Can you transfer >500MB of data via apigee gateway when the max payload is 10MB? What's the best way to do this?

0 3 428
3 REPLIES 3

Per the limits page: https://docs.apigee.com/api-platform/reference/limits

A common API pattern is to fetch large amounts of data, such as images, documents, or plain text/JSON. For data sizes greater than 10 MB, Apigee recommends a signed URLs pattern. Other Google products like GCS (Google Cloud Storage) provide reference implementations using this pattern.

So signed URLs for chunks of < 10MB each is the best way to do this.

Not applicable

500MB is huge and no gateway will support this. Streaming also will not work in this case.
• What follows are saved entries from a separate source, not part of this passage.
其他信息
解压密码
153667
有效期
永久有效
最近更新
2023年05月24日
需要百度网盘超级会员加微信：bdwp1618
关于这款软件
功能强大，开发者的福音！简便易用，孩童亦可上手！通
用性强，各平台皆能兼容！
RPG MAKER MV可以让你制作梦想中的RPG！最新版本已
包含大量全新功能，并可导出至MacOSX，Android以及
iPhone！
The option is to do pagination at your target.

I'm not so sure if manual chunking of 500MiB data into 10MiB pieces is a good or practical idea. So I will discuss a streaming option.
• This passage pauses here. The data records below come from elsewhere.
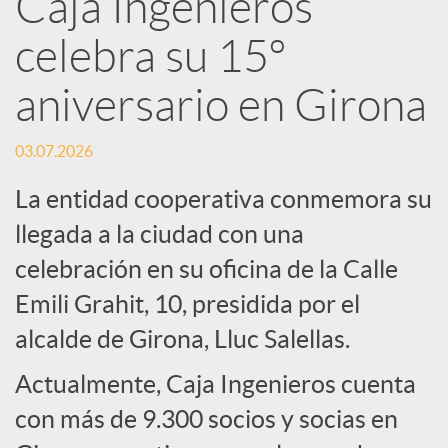
Caja Ingenieros
R
celebra su 15º
e
aniversario en Girona
d
03.07.2026
La entidad cooperativa conmemora su
e
llegada a la ciudad con una
celebración en su oficina de la Calle
s
Emili Grahit, 10, presidida por el
S
alcalde de Girona, Lluc Salellas.
Actualmente, Caja Ingenieros cuenta
o
con más de 9.300 socios y socias en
From streaming point of view, there are two aspects of your question:



Is it technically possible to transfer requests with big payloads with Apigee?

Yes. I was successfully streaming 10G payload requests. On OPDK. By configuring proxies, Routers and Message Processors, nodes, timeouts, as well as tuning NGINX configuration to enable pass-trough streaming along all components.
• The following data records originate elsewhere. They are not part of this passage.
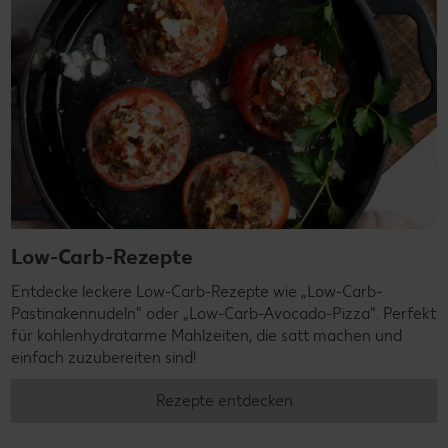
Low-Carb-Rezepte
Entdecke leckere Low-Carb-Rezepte wie „Low-Carb-
Pastinakennudeln" oder „Low-Carb-Avocado-Pizza". Perfekt
für kohlenhydratarme Mahlzeiten, die satt machen und
einfach zuzubereiten sind!
Rezepte entdecken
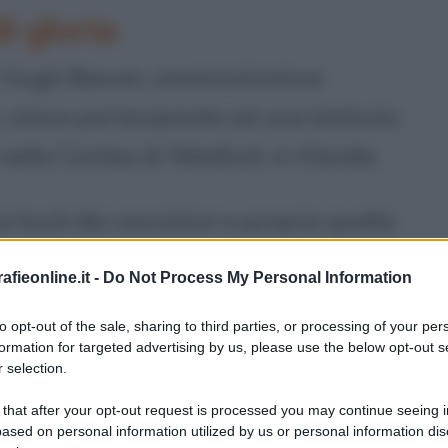
 gloria
r Hugh Beaver, amministratore
s, stava partecipando ad una battuta
nella Contea di Wexford, in Irlanda.
i fucili dei cacciatori e proprio quella
tuta di caccia, nasceva una
fieonline.it -
Do Not Process My Personal Information
i trattava o no del più veloce uccello
to opt-out of the sale, sharing to third parties, or processing of your per
, sapeva che discussioni di questo
formation for targeted advertising by us, please use the below opt-out s
 selection.
no, in ogni ambito, in ogni ambiente e
 pub del Regno Unito. La soddisfazione
 that after your opt-out request is processed you may continue seeing i
ased on personal information utilized by us or personal information dis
On an OPDK instance installed in one GCP project, client workstation sending requests from another GCP project and payloads streamed into GCS buckets of yet another GCP project,

using curl on a client workstation it takes about 8 mins to stream 10GiB, 3.5 minutes for 5GiB, 1m for 1GiB payloads on average.

For gsutil to gs bucket at the same hardware and networking infrastructure it takes 4m for 10GiB, 1m40s for 5GiB, 30s for 1GiB files. Average of three runs on that day.

The straight-to-gcs speed as you can expect is faster but just about twice.

It actually takes less MP overhead to process requests in streaming mode, as theoretically expected.

Is it a good idea?

It depends.

Apigee SaaS is slightly different environment with regards to limits and allowances and request timeout than Apigee OPDK. So that might limit your practical cut-off point for maximal data payload. 500MiB still should fit in the timeout window. As of today, for streamed requests maximum size is not enforced by ~60sec request processing timeout will sure that you're not abusing the platform.

There is not much you can do with regards to payload processing as policies that deal with payload are ignored during streaming.

The fact that it can be done does not mean it is the best idea for all use cases. As Christian said in another answer, majority of customers prefer to off-load big file transfer to some out-of-band process to implement it and use Edge proxies and signed urls to control it [the process]. In this case, you do not need to chunk your data and the speed of transfer will be optimal, including niceties like resumable uploads, parallel uploads and reliability.

To summarise, streaming is officially part of the product features and is used by customers yet you need to be careful to match the implementation of your use cases and your requirements to what Edge has to offer.